J’avais ce besoin de retourner à mes origines, sur la terre de mes ancêtres afin de mieux comprendre l’Iran et mes origines. J’avais aussi cette volonté de rendre service à la terre de mes ancêtres. À la base, le projet était de ramener mes compétences en apiculture et de les partager. Puis j’ai voulu partager mon environnement, mes connaissances et ma culture avec des voyageurs. La plupart des touristes visitent les grandes villes comme Ispahan, Yazd, Chiraz, mais l’Iran ce n’est pas que ça et il y a de nombreuses choses à voir et à découvrir comme la province de Chahar Mahaal et Bakhtiari qui est très authentique et parfois rustique. Il y est autant possible de faire de la randonnée, de l’alpinisme, que de découvrir la culture bakhtiari et passer du temps sous la tente avec les nomades. Les bakhtiaris ont un rôle important dans la culture iranienne et ont, au-delà du territoire bakhtiari, joué un rôle important dans la vie politique iranienne.

 

Quel est ton regard sur le nomadisme aujourd’hui en Iran et son évolution ?

Le développement des infrastructures depuis une vingtaine d’années à réduit des distances et fait qu’il y a de moins en moins de régions reculées. Toutefois, la transhumance des chèvres et moutons reste un pan important de la culture Bakhtiari. Les nomades sont aujourd’hui dans une phase transitoire entre sédentarisation et nomadisme. On observe un phénomène de semi-nomadisme avec des nomades qui ont leur quartier d’été sous la tente, mais qui ont aussi une maison pour la période hivernale. Les jeunes sont de moins en moins intéressés par l’élevage pastoral et préfèrent partir en ville. À l’avenir, ce phénomène va continuer bien que le tourisme pourrait permettre d’apporter une nouvelle dynamique en diversifiant les revenus des nomades.

 

nomade Bakhtiari

 

Ton premier souvenir de voyage en Iran ?

J’avais 10-11 ans, c’était mon premier retour en Iran, mon premier retour aux sources, ma première rencontre avec ma famille iranienne. C’est à ce moment que je me suis rendu compte que j’avais une grande famille et surtout que la notion de famille chez les Bakhtiaris qui est très élargie. Un cousin de 4-5 générations est considéré comme un cousin proche. Plus largement c’est le côté chaleureux et accueillant des Iraniens qui m’a marqué comme la majorité des personnes qui visitent l’Iran.

 

province Bakhtiari

 

Ton lieu préféré en Iran ?

Si je dois vraiment choisir un endroit c’est le sommet de Zard Kuh qui est le point culminant des monts Zagros avec une altitude d’environ 4500m. On y retrouve un paysage lunaire où il n’y a rien mise à part des graviers et de la roche. Le fait d’être seul au monde avec le climat particulier des hautes altitudes m’y fait sentir bien. Si je dois donner un deuxième lieu, c’est la vieille ville de Yazd. J’y retrouve aussi ce côté désertique et silencieux, mais avec la chaleur en plus. Ces deux endroits sont pour moi magiques.

 

Un endroit que tu rêves de voir en Iran ?

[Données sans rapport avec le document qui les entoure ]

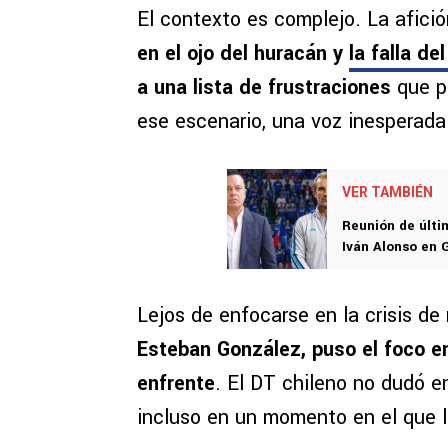
El contexto es complejo. La afició
en el ojo del huracán y
la falla d
a una lista de frustraciones
que p
ese escenario, una voz inesperada
VER TAMBIÉN
Reunión de últi
Iván Alonso en 
Lejos de enfocarse en la crisis de
Esteban González, puso el foco en 
enfrente
. El DT chileno no dudó e
incluso en un momento en el que l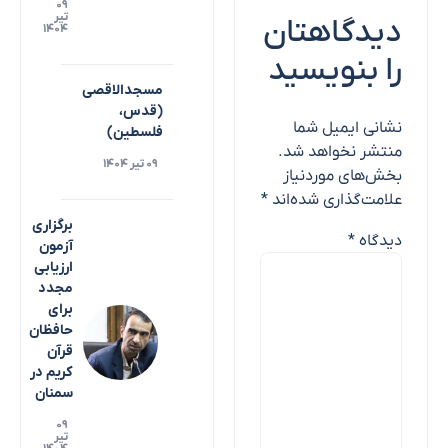
۰۹
تیر
دیدگاهتان
۱۴۰۴
را بنویسید
مسجدالاقصی
(قدس،
نشانی ایمیل شما
فلسطین)
منتشر نخواهد شد.
۰۹ تیر ۱۴۰۴
بخش‌های موردنیاز
علامت‌گذاری شده‌اند
*
برگزاری
دیدگاه
*
آزمون
ارزیابی
مجدد
برای
حافظان
قرآن
کریم در
سمنان
۰۹
تیر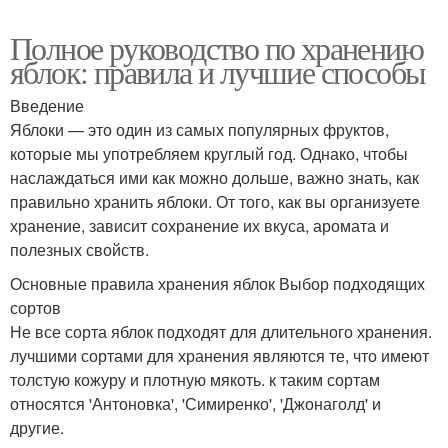
Полное руководство по хранению
яблок: правила и лучшие способы
Введение
Яблоки — это один из самых популярных фруктов,
которые мы употребляем круглый год. Однако, чтобы
наслаждаться ими как можно дольше, важно знать, как
правильно хранить яблоки. От того, как вы организуете
хранение, зависит сохранение их вкуса, аромата и
полезных свойств.
Основные правила хранения яблок Выбор подходящих
сортов
Не все сорта яблок подходят для длительного хранения.
лучшими сортами для хранения являются те, что имеют
толстую кожуру и плотную мякоть. к таким сортам
относятся 'Антоновка', 'Симиренко', 'Джонаголд' и
другие.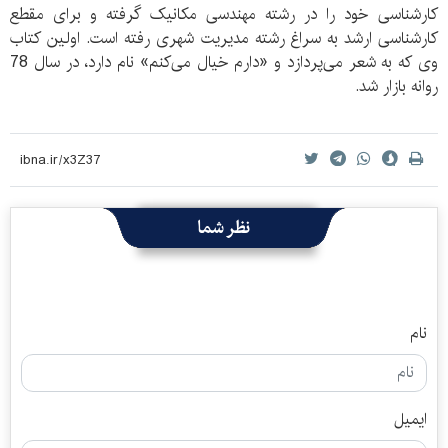
کارشناسی خود را در رشته مهندسی مکانیک گرفته و برای مقطع
کارشناسی ارشد به سراغ رشته مدیریت شهری رفته است. اولین کتاب
وی که به شعر می‌پردازد و «دارم خیال می‌کنم» نام دارد، در سال 78
روانه بازار شد.
نظر شما
نام
ایمیل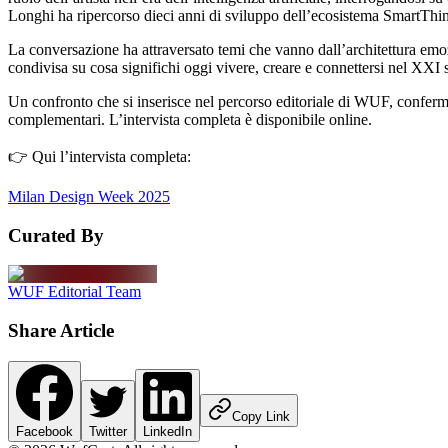
Longhi ha ripercorso dieci anni di sviluppo dell’ecosistema SmartThings
La conversazione ha attraversato temi che vanno dall’architettura emozi
condivisa su cosa significhi oggi vivere, creare e connettersi nel XXI 
Un confronto che si inserisce nel percorso editoriale di WUF, conferma
complementari. L’intervista completa è disponibile online.
👉 Qui l’intervista completa:
Milan Design Week 2025
Curated By
WUF Editorial Team
Share Article
Copy Link
Facebook
Twitter
LinkedIn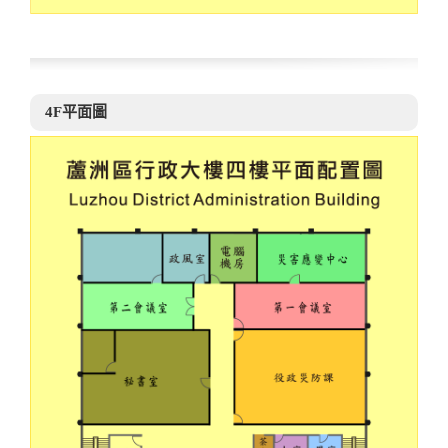
4F平面圖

Ça a été longtemps le Baloutchistan, mais je viens d‘en revenir. Le prochain endroit que je rêve de voir en Iran, c’est le Khorassan. Je souhaite aller à la rencontre des nomades turkmènes afin de découvrir leurs coutumes et traditions et d’observer les similitudes et contrastes entre les différentes tribus.

 

tente nomades iran

 

Un endroit où tu aimes manger et un plat préféré ?

Sans hésiter, sous la tente de la famille de ma femme. Pour le plat, c’est très simple mais délicieux. Un bon bol de doogh frais à base de lait de chèvre avec du pain tiri qui est le pain traditionnel Bakhtiari et un peu de beurre.